Entries taken from a collection
········

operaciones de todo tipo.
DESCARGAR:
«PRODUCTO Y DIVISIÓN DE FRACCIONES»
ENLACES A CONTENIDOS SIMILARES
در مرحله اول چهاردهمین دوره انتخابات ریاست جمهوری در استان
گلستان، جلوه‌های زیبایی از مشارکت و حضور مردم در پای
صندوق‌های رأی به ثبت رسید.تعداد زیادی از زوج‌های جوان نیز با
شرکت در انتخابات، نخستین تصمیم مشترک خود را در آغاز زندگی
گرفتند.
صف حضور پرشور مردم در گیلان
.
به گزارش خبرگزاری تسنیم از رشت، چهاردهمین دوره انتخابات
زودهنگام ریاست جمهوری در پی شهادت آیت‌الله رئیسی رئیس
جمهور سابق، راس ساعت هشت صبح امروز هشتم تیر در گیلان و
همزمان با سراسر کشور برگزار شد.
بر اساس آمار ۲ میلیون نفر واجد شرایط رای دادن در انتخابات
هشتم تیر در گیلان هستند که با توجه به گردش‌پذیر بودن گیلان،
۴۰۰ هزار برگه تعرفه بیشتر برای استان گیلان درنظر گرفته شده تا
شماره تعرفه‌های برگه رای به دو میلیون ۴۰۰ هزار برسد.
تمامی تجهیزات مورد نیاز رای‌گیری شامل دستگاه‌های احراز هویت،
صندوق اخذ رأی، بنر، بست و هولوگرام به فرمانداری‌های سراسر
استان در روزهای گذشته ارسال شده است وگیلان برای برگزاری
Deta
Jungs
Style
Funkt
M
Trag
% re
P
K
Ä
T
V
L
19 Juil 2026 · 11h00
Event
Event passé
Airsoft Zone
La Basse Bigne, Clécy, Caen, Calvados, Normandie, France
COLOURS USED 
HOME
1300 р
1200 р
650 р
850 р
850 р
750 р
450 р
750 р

········

Copy out the range of lines above starting at the line with "در مرحله اول" and ending at the line with "به گزارش خبرگزاری", exactly and including both.

در مرحله اول چهاردهمین دوره انتخابات ریاست جمهوری در استان
گلستان، جلوه‌های زیبایی از مشارکت و حضور مردم در پای
صندوق‌های رأی به ثبت رسید.تعداد زیادی از زوج‌های جوان نیز با
شرکت در انتخابات، نخستین تصمیم مشترک خود را در آغاز زندگی
گرفتند.
صف حضور پرشور مردم در گیلان
.
به گزارش خبرگزاری تسنیم از رشت، چهاردهمین دوره انتخابات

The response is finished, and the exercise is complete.